Introduction to solid shapes


Many objects in our day to day lives like book, pencil box, ice cream cone, football and cylinder are three-dimensional objects. All these objects occupy some shape and space. Also, they have three dimensions- length, breadth and height or depth. For example, a figure drawn on paper which has length, breadth and height is called 3-d figure. Mathematically,  3D shape has three dimensions. The D in 3D stands for dimensional. In a world with dimensions, we can travel forward, backward, right, left, and even up and down.

Some of the solid shapes in geometry are cube, cuboid, cone, cylinder, pyramid, prism, and so on. We can see many objects in real-life which look exactly like them in terms of shape. For example, bowls are in the shape of a hemisphere, balls, globe are in the shape of a sphere, dice are in the shape of a cube, match box, refrigerator, bricks are in the shape of a cuboid, and so on.

In many cases we are using the formulas of three-dimensional shapes in day-to-day life in order to accomplish some of the other tasks. For example, in order to wrap a hemisphere-shaped object with wrapping paper or in order to figure out how much wrapping paper is required it is necessary to calculate the surface area of a hemisphere. 

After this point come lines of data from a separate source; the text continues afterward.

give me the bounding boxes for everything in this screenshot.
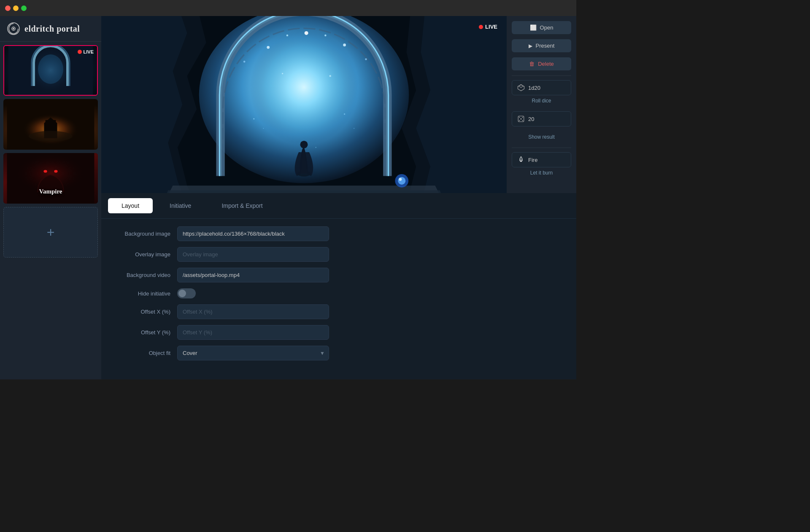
- close-button[interactable]: [5, 5, 11, 11]
- dice-result-icon: [517, 115, 525, 123]
- titlebar: [0, 0, 576, 16]
- open-icon: ⬜: [530, 24, 537, 31]
- offset-x-label: Offset X (%): [111, 309, 170, 315]
- delete-icon: 🗑: [529, 61, 535, 67]
- sidebar: eldritch portal: [0, 16, 101, 379]
- svg-point-23: [324, 35, 327, 37]
- background-image-row: Background image: [111, 226, 566, 241]
- preview-row: LIVE ⬜ Open ▶ Present 🗑 Delete: [101, 16, 576, 193]
- offset-x-input[interactable]: [177, 304, 329, 319]
- present-button[interactable]: ▶ Present: [512, 39, 571, 52]
- overlay-image-row: Overlay image: [111, 247, 566, 262]
- offset-x-row: Offset X (%): [111, 304, 566, 319]
- offset-y-label: Offset Y (%): [111, 329, 170, 336]
- scene-live-badge: LIVE: [78, 49, 94, 54]
- svg-point-46: [521, 118, 522, 120]
- offset-y-row: Offset Y (%): [111, 325, 566, 340]
- show-result-label: Show result: [512, 134, 571, 140]
- svg-point-2: [13, 28, 14, 30]
- preview-area: LIVE: [101, 16, 507, 193]
- background-video-input[interactable]: [177, 268, 329, 282]
- right-panel: ⬜ Open ▶ Present 🗑 Delete: [507, 16, 576, 193]
- overlay-image-input[interactable]: [177, 247, 329, 262]
- fire-label: Fire: [528, 157, 537, 163]
- svg-point-24: [343, 43, 346, 46]
- scene-item-castle[interactable]: [3, 99, 98, 150]
- svg-point-34: [344, 113, 345, 115]
- svg-point-28: [300, 141, 308, 148]
- svg-point-5: [38, 54, 63, 84]
- main-content: LIVE ⬜ Open ▶ Present 🗑 Delete: [101, 16, 576, 379]
- live-dot: [78, 50, 82, 54]
- delete-button[interactable]: 🗑 Delete: [512, 57, 571, 70]
- toggle-knob: [178, 290, 186, 297]
- scene-item-vampire[interactable]: Vampire: [3, 153, 98, 204]
- svg-point-22: [305, 31, 308, 35]
- dice-result-value: 20: [528, 116, 534, 122]
- dice-result-display: 20: [512, 111, 571, 126]
- svg-point-48: [522, 117, 523, 118]
- present-icon: ▶: [529, 43, 532, 49]
- app-title: eldritch portal: [24, 24, 80, 34]
- castle-thumb-art: [3, 99, 98, 150]
- vampire-thumb-art: [3, 153, 98, 204]
- tab-layout[interactable]: Layout: [108, 198, 153, 213]
- logo-icon: [7, 22, 20, 35]
- tabs-bar: Layout Initiative Import & Export: [101, 193, 576, 219]
- traffic-lights: [5, 5, 27, 11]
- object-fit-label: Object fit: [111, 350, 170, 356]
- add-icon: +: [47, 225, 55, 240]
- tab-initiative[interactable]: Initiative: [156, 198, 205, 213]
- fire-section: Fire Let it burn: [512, 148, 571, 176]
- svg-point-38: [316, 147, 316, 148]
- live-text-main: LIVE: [485, 24, 497, 30]
- open-button[interactable]: ⬜ Open: [512, 21, 571, 34]
- svg-point-47: [519, 117, 520, 118]
- svg-point-16: [54, 170, 57, 172]
- tab-import-export[interactable]: Import & Export: [208, 198, 276, 213]
- sidebar-logo: eldritch portal: [0, 16, 101, 42]
- svg-point-25: [243, 61, 246, 63]
- form-area: Background image Overlay image Backgroun…: [101, 219, 576, 368]
- bottom-panel: Layout Initiative Import & Export Backgr…: [101, 193, 576, 379]
- svg-point-33: [263, 128, 264, 129]
- offset-y-input[interactable]: [177, 325, 329, 340]
- object-fit-row: Object fit Cover Contain Fill None Scale…: [111, 346, 566, 360]
- object-fit-wrapper: Cover Contain Fill None Scale-down ▼: [177, 346, 329, 360]
- overlay-image-label: Overlay image: [111, 251, 170, 258]
- live-badge-main: LIVE: [479, 24, 497, 30]
- svg-point-30: [398, 177, 405, 185]
- svg-point-32: [253, 118, 254, 119]
- svg-point-37: [282, 73, 283, 74]
- svg-point-35: [354, 128, 354, 129]
- dice-section: 1d20 Roll dice: [512, 75, 571, 106]
- let-it-burn-label: Let it burn: [512, 170, 571, 176]
- hide-initiative-toggle[interactable]: [177, 288, 196, 298]
- svg-line-44: [521, 86, 523, 88]
- live-dot-main: [479, 25, 483, 29]
- present-label: Present: [536, 43, 555, 49]
- roll-dice-label: Roll dice: [512, 98, 571, 104]
- open-label: Open: [540, 24, 554, 31]
- scene-list: LIVE: [0, 42, 101, 379]
- object-fit-select[interactable]: Cover Contain Fill None Scale-down: [177, 346, 329, 360]
- vampire-label: Vampire: [39, 188, 62, 195]
- background-video-row: Background video: [111, 268, 566, 282]
- scene-item-portal[interactable]: LIVE: [3, 45, 98, 96]
- minimize-button[interactable]: [13, 5, 19, 11]
- svg-point-49: [519, 120, 520, 121]
- svg-point-20: [267, 46, 270, 49]
- dice-display: 1d20: [512, 80, 571, 95]
- svg-line-43: [519, 86, 521, 88]
- maximize-button[interactable]: [21, 5, 27, 11]
- fire-display: Fire: [512, 152, 571, 167]
- app-container: eldritch portal: [0, 16, 576, 379]
- scene-add-button[interactable]: +: [3, 207, 98, 258]
- background-image-label: Background image: [111, 231, 170, 237]
- preview-bg-svg: [101, 16, 507, 193]
- svg-point-36: [329, 75, 331, 77]
- dice20-icon: [517, 84, 525, 91]
- background-image-input[interactable]: [177, 226, 329, 241]
- hide-initiative-row: Hide initiative: [111, 288, 566, 298]
- svg-point-21: [286, 35, 289, 37]
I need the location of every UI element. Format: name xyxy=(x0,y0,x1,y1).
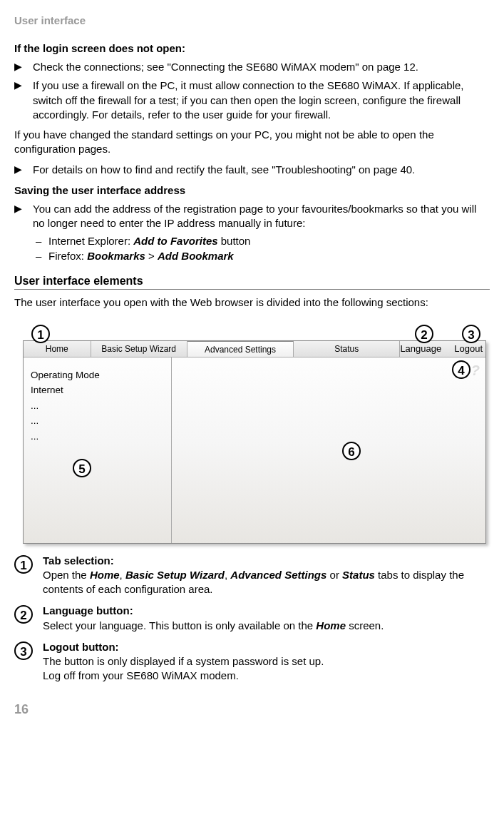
side-item[interactable]: ... xyxy=(31,429,164,445)
side-pane: Operating Mode Internet ... ... ... xyxy=(24,357,172,543)
legend-marker-2: 2 xyxy=(14,605,33,624)
text-span: The button is only displayed if a system… xyxy=(43,655,324,667)
bullet-marker-icon: ▶ xyxy=(14,78,33,122)
dash-marker: – xyxy=(36,250,48,262)
legend-text-2: Language button: Select your language. T… xyxy=(43,604,490,633)
paragraph: The user interface you open with the Web… xyxy=(14,295,490,310)
emphasis: Home xyxy=(90,569,120,581)
bullet-text: If you use a firewall on the PC, it must… xyxy=(33,78,490,122)
side-item-internet[interactable]: Internet xyxy=(31,382,164,398)
language-button[interactable]: Language xyxy=(400,343,441,354)
paragraph: If you have changed the standard setting… xyxy=(14,128,490,157)
callout-5: 5 xyxy=(73,459,91,477)
legend-title: Language button: xyxy=(43,604,133,617)
emphasis: Bookmarks xyxy=(87,250,145,262)
callout-2: 2 xyxy=(415,325,433,343)
legend-title: Tab selection: xyxy=(43,554,114,567)
legend-text-3: Logout button: The button is only displa… xyxy=(43,640,490,684)
ui-diagram: Home Basic Setup Wizard Advanced Setting… xyxy=(16,320,488,545)
text-span: screen. xyxy=(346,619,384,631)
text-span: Open the xyxy=(43,569,90,581)
emphasis: Advanced Settings xyxy=(230,569,326,581)
text-span: button xyxy=(218,235,251,247)
dash-text: Internet Explorer: Add to Favorites butt… xyxy=(48,235,250,247)
page-header: User interface xyxy=(14,14,490,26)
tab-row: Home Basic Setup Wizard Advanced Setting… xyxy=(24,341,485,357)
legend-title: Logout button: xyxy=(43,641,119,653)
legend-marker-3: 3 xyxy=(14,641,33,660)
tab-basic-setup-wizard[interactable]: Basic Setup Wizard xyxy=(91,341,187,357)
dash-marker: – xyxy=(36,235,48,247)
section-ui-elements-title: User interface elements xyxy=(14,275,490,290)
legend-text-1: Tab selection: Open the Home, Basic Setu… xyxy=(43,554,490,597)
callout-1: 1 xyxy=(31,325,50,343)
bullet-marker-icon: ▶ xyxy=(14,202,33,231)
callout-6: 6 xyxy=(342,442,361,460)
help-icon[interactable]: ? xyxy=(471,362,480,379)
emphasis: Add Bookmark xyxy=(158,250,234,262)
legend-marker-1: 1 xyxy=(14,555,33,574)
text-span: Log off from your SE680 WiMAX modem. xyxy=(43,669,239,681)
side-item[interactable]: ... xyxy=(31,413,164,429)
tab-advanced-settings[interactable]: Advanced Settings xyxy=(187,341,294,357)
emphasis: Add to Favorites xyxy=(133,235,217,247)
bullet-marker-icon: ▶ xyxy=(14,60,33,74)
page-number: 16 xyxy=(14,702,490,717)
tab-home[interactable]: Home xyxy=(24,341,91,357)
side-item-operating-mode[interactable]: Operating Mode xyxy=(31,367,164,383)
text-span: Internet Explorer: xyxy=(48,235,133,247)
emphasis: Basic Setup Wizard xyxy=(125,569,225,581)
text-span: or xyxy=(326,569,342,581)
section-login-title: If the login screen does not open: xyxy=(14,42,490,54)
emphasis: Status xyxy=(342,569,375,581)
callout-4: 4 xyxy=(452,360,470,379)
callout-3: 3 xyxy=(462,325,480,343)
text-span: Select your language. This button is onl… xyxy=(43,619,316,631)
bullet-marker-icon: ▶ xyxy=(14,163,33,177)
bullet-text: You can add the address of the registrat… xyxy=(33,202,490,231)
side-item[interactable]: ... xyxy=(31,398,164,414)
diagram-window: Home Basic Setup Wizard Advanced Setting… xyxy=(23,340,486,544)
text-span: > xyxy=(145,250,158,262)
logout-button[interactable]: Logout xyxy=(454,343,483,354)
tab-status[interactable]: Status xyxy=(294,341,400,357)
emphasis: Home xyxy=(316,619,346,631)
text-span: Firefox: xyxy=(48,250,87,262)
dash-text: Firefox: Bookmarks > Add Bookmark xyxy=(48,250,234,262)
bullet-text: Check the connections; see "Connecting t… xyxy=(33,60,490,74)
bullet-text: For details on how to find and rectify t… xyxy=(33,163,490,177)
text-span: , xyxy=(120,569,125,581)
section-saving-title: Saving the user interface address xyxy=(14,184,490,196)
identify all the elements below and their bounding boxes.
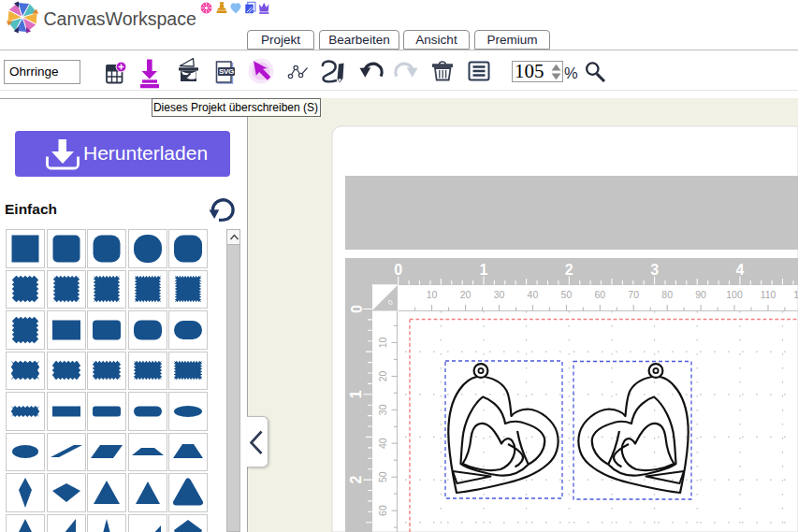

Similarly, when we place a spherical object into a container filled with water, then the amount of water that overflows is equal to the volume of that object. Archimedes principle practically gives you the volume, but using this principle is not possible every time. For finding the formula for the volume of sphere, we insert the spherical body in a cylindrical container. Consider the radius of the circular bases of the cylinder is equal to the radius of the spherical body also, the spherical object touches the top and bottom of the container and its diameter is equal to the height of the container. Now the volume of a spherical object will be 2/3 of the cylindrical container.